Water consumers seek intervention in planned tariff hike
Source: The Jakarta Post
Bambang Nurbianto, The Jakarta Post, Jakarta
Activists of the Jakarta Water Consumers Community (Komparta) reported the city administration to the National Ombudsman Commission on Tuesday for its plan to increase the tap water tariff at regular intervals but arbitrary rates.
Komparta executive director Armstrong J.J. Sembiring said the planned increase would be effective January 2005, although a district court had ordered the administration to suspend a hike imposed in December 2003.
The administration also plans to implement a tariff increase every six months to meet the demands of PT Thames PAM Jaya (TPJ) and PT PAM Lyonnaise Jaya (Palyja), the two foreign partners of city water operator PD PAM Jaya.
"I hope the Commission will issue a recommendation to stop the administration's arbitrary tariff hike policy. If it goes ahead with the policy, the city will be ignoring a court verdict," said Sembiring.
The Central Jakarta District Court ruled on Jan. 29 in favor of the plaintiff, Komparta, ordering the administration to suspend a 40 percent increase in the tap water tariff it had imposed on Dec. 31, 2003, and improve its services before it imposed any further hikes.
Sembiring arrived at the ombudsman commission on Jl. Adityawarman, South Jakarta, with Suta Widhya, an individual consumer, with whom he had already filed a similar complaint with the National Commission on Human Rights (Komnas HAM). The two have also reported TPJ and Palyja to the city police over their poor services.
During their meeting with the commission, Suta submitted copies of letters from many water consumers who had lodged various complaints, from disrupted supply to poor water quality.
"The water supply to my house has been disrupted for nearly two years. We have water only during the day, as the water stops at 7 p.m. every day," Suta said, adding that his neighbors suffered a similar problem.
"I hope the administration will not increase the water tariff before the operators improve their services," he said.
According to ombudsman commission secretary Elisa, the commission will study Komparta's complaints before it makes any recommendations to relevant institutions, including the city administration, the City Council and tap water operators.
She said the commission had received complaints from both individuals and organizations over poor public services by various government institutions, with 200 complaints received as of October. Last year, the commission received 300 total complaints.

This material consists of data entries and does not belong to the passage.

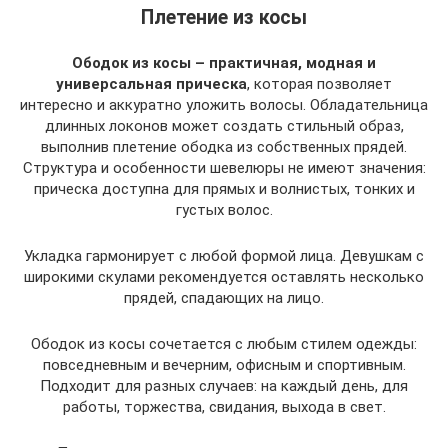
Плетение из косы
Ободок из косы – практичная, модная и
универсальная прическа
, которая позволяет
интересно и аккуратно уложить волосы. Обладательница
длинных локонов может создать стильный образ,
выполнив плетение ободка из собственных прядей.
Структура и особенности шевелюры не имеют значения:
прическа доступна для прямых и волнистых, тонких и
густых волос.
Укладка гармонирует с любой формой лица. Девушкам с
широкими скулами рекомендуется оставлять несколько
прядей, спадающих на лицо.
Ободок из косы сочетается с любым стилем одежды:
повседневным и вечерним, офисным и спортивным.
Подходит для разных случаев: на каждый день, для
работы, торжества, свидания, выхода в свет.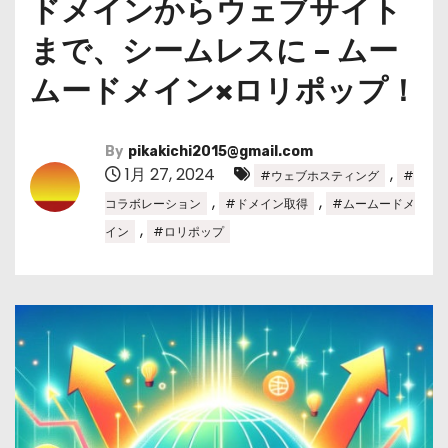
ドメインからウェブサイト
まで、シームレスに – ムー
ムードメイン×ロリポップ！
By
pikakichi2015@gmail.com
1月 27, 2024
,
#ウェブホスティング
#
,
,
コラボレーション
#ドメイン取得
#ムームードメ
,
イン
#ロリポップ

The National Ombudsman Commission was established under Presidential Decree No. 44/2000 and is tasked with following up on reports and information received as regards irregularities committed by state institutions.
As the existing commission has no legal power to punish errant officials or institutions, it has submitted a bill on the scope of its authority to the House of Representatives.
The bill stipulates that any state officials or institutions that ignore the commission's recommendations could receive administrative punishment, including dismissals.